Rather than competing with each other, economist Maurice Obstfeld has suggested central bankers should team up to pursue a “gentler tightening path”.
This happened during the financial crisis, when central banks acted together to stabilise markets, and with 1985s Plaza Accord, agreed by the top five developed economies to depreciate the dollar.
But with the Fed happy for a strong dollar to bring down import prices and few signs of a political backlash against the currencys appreciation, the chances of a repeat are low.
“I think it‘s unlikely at the current juncture to a large extent because it’s not in the U.S.s interest to participate in such a move,” said Kamakshya Trivedi, head of global forex, rates and emerging market strategy at Goldman Sachs.
Fed chair Jerome Powell said recently there was no “coordination” among central banks but that he and his colleagues were “very aware of whats going on in other economies”.
Instead, governments and central banks must bear alone the cost of market interventions to support their currencies and shield their financial systems from instability.
Droves of emerging economies, including Chile, the Czech Republic and India, have intervened in the forex market, where volatility soared around 50% in two months, according to a widely watched Deutsche Bank index.
But richer countries are stepping in too.
Japan has started buying the yen for the first time since 1998 after the currency was pummelled by the central banks decision to keep rates at zero.
The Bank of England last week bought gilts to help shield pension schemes from market ire at government tax-cutting plans.
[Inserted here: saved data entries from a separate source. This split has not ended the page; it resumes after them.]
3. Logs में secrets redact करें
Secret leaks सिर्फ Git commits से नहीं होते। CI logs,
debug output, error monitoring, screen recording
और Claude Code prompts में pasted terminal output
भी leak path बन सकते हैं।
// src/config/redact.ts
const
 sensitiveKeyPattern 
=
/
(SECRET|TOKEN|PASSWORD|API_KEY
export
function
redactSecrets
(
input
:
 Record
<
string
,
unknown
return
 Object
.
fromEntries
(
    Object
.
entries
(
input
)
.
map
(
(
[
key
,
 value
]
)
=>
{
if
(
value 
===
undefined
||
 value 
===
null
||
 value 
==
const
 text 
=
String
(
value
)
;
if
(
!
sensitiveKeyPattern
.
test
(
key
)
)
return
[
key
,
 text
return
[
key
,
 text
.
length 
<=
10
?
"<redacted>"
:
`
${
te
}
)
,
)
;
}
The ECB has meanwhile unveiled an emergency scheme to cap any bond yields of the euro zones 19 member countries it feels are rising too fast.
Analysts said none of these measures was likely to work unless the Fed stops raising rates, however – and for some, such actions are a sign of looming capitulation to market pressures.
“If central banks are not yet waving the white flag, it has been (unfurled),” CrossBorderCapital, a market consultancy, said in a note. “The list of policymakers using some form of yield curve control is getting longer by the day.”